A Hammer weighing 3kg strikes the head of a nail with a speed of 2m/s and drives it by 1cm into the wall. find the impulse?
1cm = 0.01m
0.01m= 1/2(10.0)t
t= 0.01m/2.0m s^-1
= 0.002s
Accelaration = -10.0m/s/0.002s
= -5000m/s^2
Impulse =change in momentum
=M(v-u)
=3kg (0-2m/s)
=-6kg m/s
Impulse = M*V = 3 * 2 = 6
A hammer weighing 3kg strikes the head of A nail with a speed of 2mper sec drives by 1cm into the wall the impulse imparted to the wall is
To find the impulse, we can use the formula:
Impulse = Force × Time
We can calculate the force using Newton's second law:
Force = Mass × Acceleration
First, let's calculate the acceleration of the nail. Given that the nail moves 1cm into the wall, we can convert it to meters: 1cm = 0.01m.
We can use the kinematic equation to calculate the acceleration:
v^2 = u^2 + 2as
Where:
v = final velocity (0m/s since the nail comes to a stop)

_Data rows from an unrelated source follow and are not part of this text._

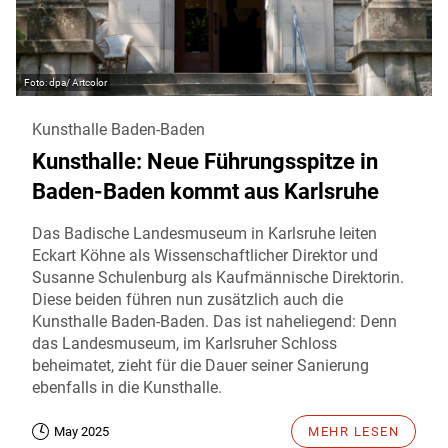
dpa/ Artcolor
Kunsthalle Baden-Baden
Kunsthalle: Neue Führungsspitze in
Baden-Baden kommt aus Karlsruhe
Das Badische Landesmuseum in Karlsruhe leiten
Eckart Köhne als Wissenschaftlicher Direktor und
Susanne Schulenburg als Kaufmännische Direktorin.
Diese beiden führen nun zusätzlich auch die
Kunsthalle Baden-Baden. Das ist naheliegend: Denn
das Landesmuseum, im Karlsruher Schloss
beheimatet, zieht für die Dauer seiner Sanierung
ebenfalls in die Kunsthalle.
May 2025
MEHR LESEN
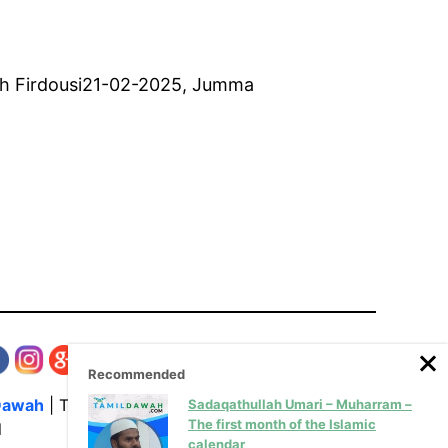
lah Firdousi21-02-2025, Jumma
Recommended
Dawah
| The Media Hub for Islamic Lectures
Sadaqathullah Umari – Muharram –
The first month of the Islamic
l
calendar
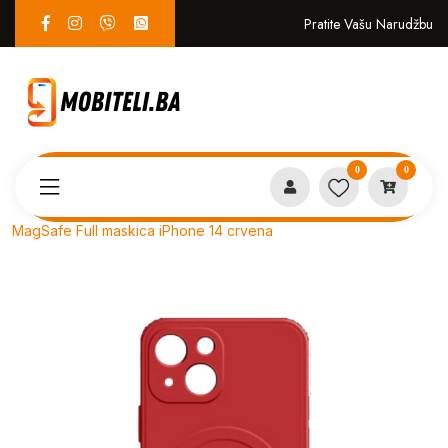
Pratite Vašu Narudžbu
0
0
Proizvodi
MASKICE
MagSafe Full maskica iPhone 14 crvena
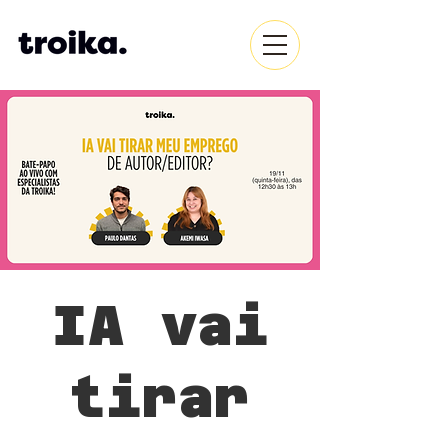
IA vai
tirar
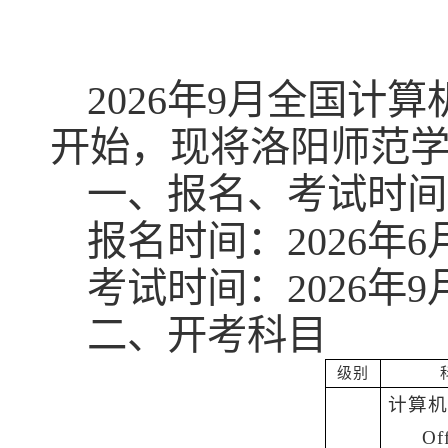
2026年9月全国计
开始，现将洛阳师范
一、报名、考试时间
报名时间：2026年6月2
考试时间：2026年9
二、开考科目
级别
计算机
Of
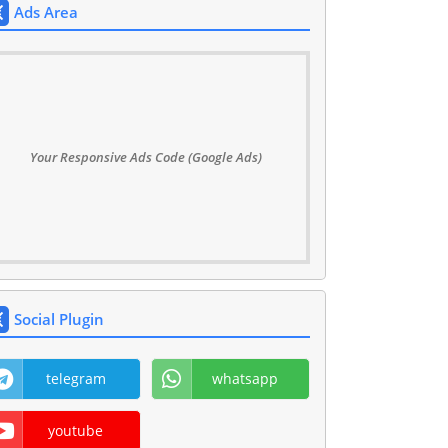
Ads Area
Your Responsive Ads Code (Google Ads)
Social Plugin
telegram
whatsapp
youtube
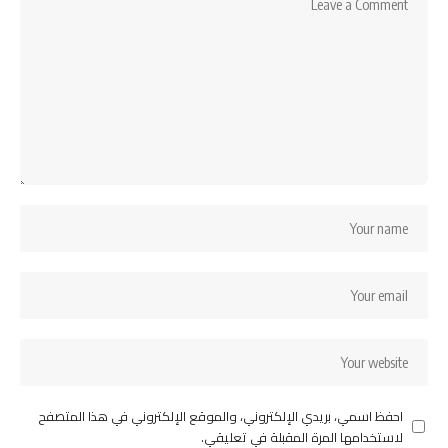
احفظ اسمي، بريدي الإلكتروني، والموقع الإلكتروني في هذا المتصفح
لاستخدامها المرة المقبلة في تعليقي.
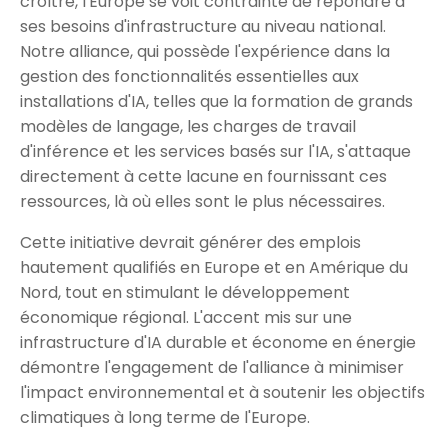
croître, l'Europe se voit contrainte de répondre à
ses besoins d'infrastructure au niveau national.
Notre alliance, qui possède l'expérience dans la
gestion des fonctionnalités essentielles aux
installations d'IA, telles que la formation de grands
modèles de langage, les charges de travail
d'inférence et les services basés sur l'IA, s'attaque
directement à cette lacune en fournissant ces
ressources, là où elles sont le plus nécessaires.
Cette initiative devrait générer des emplois
hautement qualifiés en Europe et en Amérique du
Nord, tout en stimulant le développement
économique régional. L'accent mis sur une
infrastructure d'IA durable et économe en énergie
démontre l'engagement de l'alliance à minimiser
l'impact environnemental et à soutenir les objectifs
climatiques à long terme de l'Europe.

u = initial velocity (2m/s)
a = acceleration
s = displacement (0.01m)
Rearranging the equation:
a = (v^2 - u^2) / (2s)
a = (0 - (2^2)) / (2 * 0.01)
a = -4 / 0.02
a = -200 m/s^2
Since the acceleration is negative, it indicates that the hammer is slowing down the nail.
Now we have the acceleration, we can calculate the force:
Force = Mass × Acceleration
Given that the hammer has a mass of 3kg, we can substitute the values:
Force = 3kg × (-200 m/s^2)
Force = -600 N
The negative sign indicates that the force acts in the opposite direction of the hammer's motion.
So the force applied to the nail is -600 Newtons.
Next, we need to calculate the time taken for the nail to come to a stop. Since no time is provided in the question, we need to use another equation:
v = u + at
Where:
v = final velocity (0m/s)
u = initial velocity (2m/s)
a = acceleration (-200 m/s^2)
t = time (unknown)
0 = 2 + (-200) × t
-2 = -200t
t = (-2) / (-200)
t = 0.01s
Therefore, the time taken for the nail to come to a stop is 0.01 seconds.
Now we can calculate the impulse:
Impulse = Force × Time
Substituting the values we obtained:
Impulse = -600 N × 0.01 s
Impulse = -6 N·s
Therefore, the impulse applied to the nail is -6 Newton-seconds.